Right about Harry Potter
Back when I reviewed Harry Potter and the Deathly Hallows, a few days after publication, I ended by focusing on the importance of the scripture quotations in the churchyard at Godric’s Hollow. I said:
Most interesting of all is the attention given to the headstones in the churchyard at Godric’s Hollow. On the Dumbledore family tomb is inscribed: “Where your treasure is, there will your heart be also” (Matt 6:21). This serves in so many ways as a comment not only on Dumbledore’s situation, but in some way defines a major theme of the books. On the Potter family tomb is the quotation (already mentioned above) “The last enemy that shall be destroyed is death” (1 Cor 15:26). Again, this is a theme that re-emerges in several ways. The ensuing discussion between Harry and Hermione underscores this. In one sense it is exactly what Voldemort has always thought as he sought to master death. In another it is the willingness to enter into a life beyond death, and therefore to prepared to lay down one’s own life for another, making death not an enemy but a friend, to accept that it cannot be mastered, and that fear of death can destroy life.

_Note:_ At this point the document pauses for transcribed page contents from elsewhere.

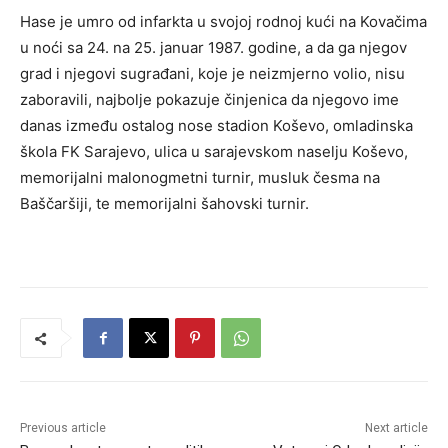
Hase je umro od infarkta u svojoj rodnoj kući na Kovačima
u noći sa 24. na 25. januar 1987. godine, a da ga njegov
grad i njegovi sugrađani, koje je neizmjerno volio, nisu
zaboravili, najbolje pokazuje činjenica da njegovo ime
danas između ostalog nose stadion Koševo, omladinska
škola FK Sarajevo, ulica u sarajevskom naselju Koševo,
memorijalni malonogmetni turnir, musluk česma na
Baščaršiji, te memorijalni šahovski turnir.
Previous article
Next article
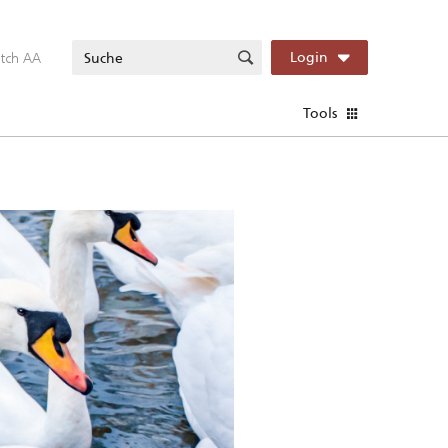
itch AA
Login
Tools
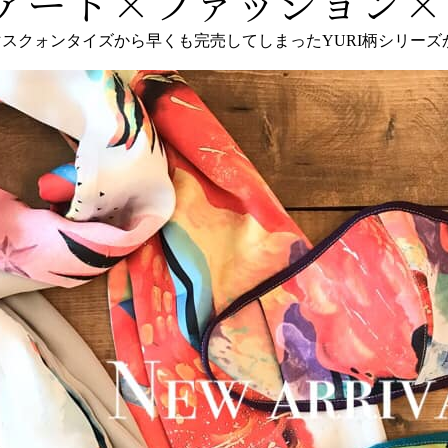
アート×ファッション×
マスクォンタイズ
から早くも完売してしまったYURI柄シリー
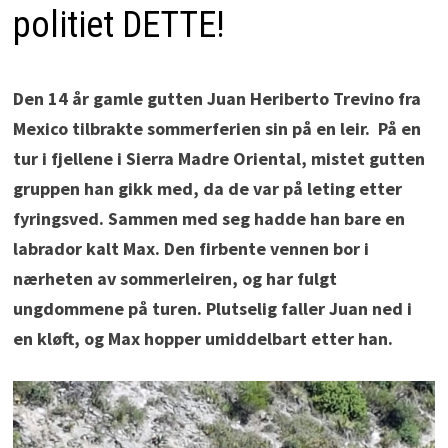
politiet DETTE!
Den 14 år gamle gutten Juan Heriberto Trevino fra
Mexico tilbrakte sommerferien sin på en leir. På en
tur i fjellene i Sierra Madre Oriental, mistet gutten
gruppen han gikk med, da de var på leting etter
fyringsved. Sammen med seg hadde han bare en
labrador kalt Max. Den firbente vennen bor i
nærheten av sommerleiren, og har fulgt
ungdommene på turen. Plutselig faller Juan ned i
en kløft, og Max hopper umiddelbart etter han.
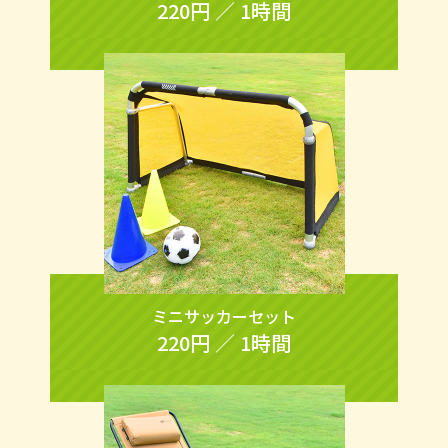
220円 ／ 1時間
ミニサッカーセット
220円 ／ 1時間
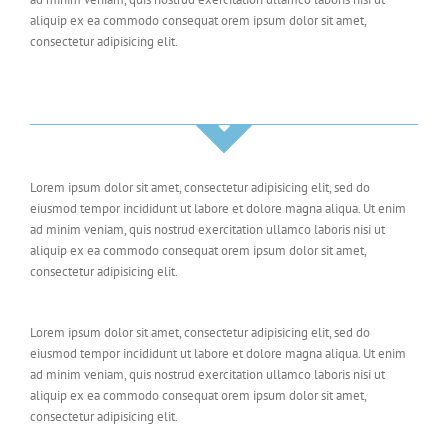
aliquip ex ea commodo consequat orem ipsum dolor sit amet,
consectetur adipisicing elit.
Lorem ipsum dolor sit amet, consectetur adipisicing elit, sed do
eiusmod tempor incididunt ut labore et dolore magna aliqua. Ut enim
ad minim veniam, quis nostrud exercitation ullamco laboris nisi ut
aliquip ex ea commodo consequat orem ipsum dolor sit amet,
consectetur adipisicing elit.
Lorem ipsum dolor sit amet, consectetur adipisicing elit, sed do
eiusmod tempor incididunt ut labore et dolore magna aliqua. Ut enim
ad minim veniam, quis nostrud exercitation ullamco laboris nisi ut
aliquip ex ea commodo consequat orem ipsum dolor sit amet,
consectetur adipisicing elit.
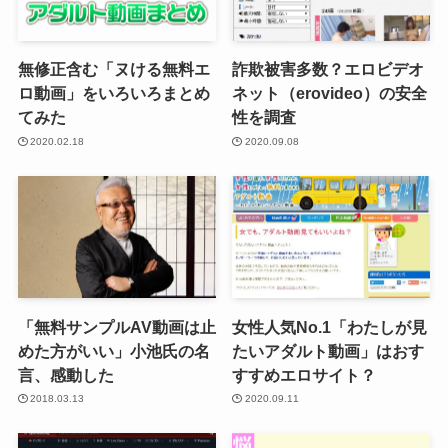
無修正含む「ヌける無料エ
詐欺被害多数？エロビデオ
ロ動画」をいろいろまとめ
ネット（erovideo）の安全
てみた
性を調査
2020.02.18
2020.09.08
「無料サンプルAV動画は止
女性人気No.1「わたしが見
めた方がいい」小池氏の名
たいアダルト動画」はおす
言、感動した
すすめエロサイト？
2018.03.13
2020.09.11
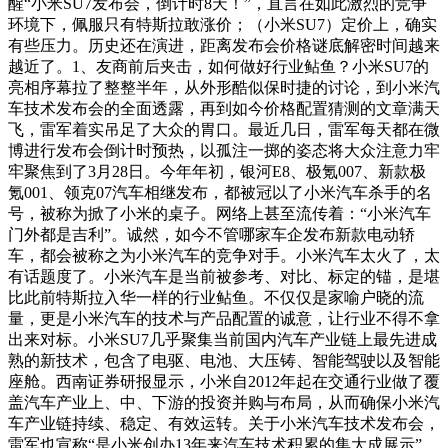
醒“小米SU7发布会，倒计时8天！”，直言在如此激烈的竞争
环境下，佩服只有特斯拉敢涨价；（小米SU7）定价上，确实
有些压力。历史还在演进，距离发布会价格谜底解密时间越来
越近了。1、友商前后夹击，如何做好行业鲇鱼？小米SU7的
亮相序幕拉了整整半年，从外形酷似保时捷的讨论，到小米汽
车技术发布会的全面透露，再到如今价格配置猜测的文章满天
飞，雷军着实吊足了大众的胃口。最近几日，雷军每天都在微
博进行发布会倒计时预热，以孤注一掷的姿态将大众注意力牢
牢聚焦到了3月28日。今年年初，银河E8、极氪007、新款极
氪001、领克07汽车相继发布，都被冠以了小米汽车杀手的名
号，被称为掀了小米的桌子。网络上甚至流传着：“小米汽车
门外都是吉利”。诚然，如今不管哪家车企发布新款电动轿
车，都会被称之为小米汽车的竞争对手。小米汽车太火了，太
有话题度了。小米汽车是当前被参考、对比、标定的锚，是堪
比此前特斯拉入华一样的行业鲇鱼。不仅仅是家喻户晓的流
量，更是小米汽车的技术与产品配置的诚意，让行业不得不拿
出来对标。小米SU7几乎聚集当前国内汽车产业链上最先进成
熟的新技术，包含了电驱、电池、大压铸、智能驾驶以及智能
座舱。西南证券研报显示，小米自2012年起在交通行业做了覆
盖汽车产业上、中、下游的投资并购与布局，从而确保小米汽
车产业链持续、稳定、有效运转。关于小米汽车技术发布会，
雷军也宣称“是小米创办13年来汽车技术积累的集大成展示”。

Now, in an interview reported on MTV, Jo Rowling says:
“They’re very British books, so on a very practical note Harry was going to find biblical quotations on tombstones,” Rowling explained. “[But] I think those two particular quotations he finds on the tombstones at Godric’s Hollow, they sum up — they almost epitomize the whole series.”
I’ve failed to convince some of those so bedazzled by mention of witches and wizards that they could see no Christian themes at all, but perhaps this author’s statement will help.
Or, in other words, “I was right, you were wrong, na, na, na-na-na.”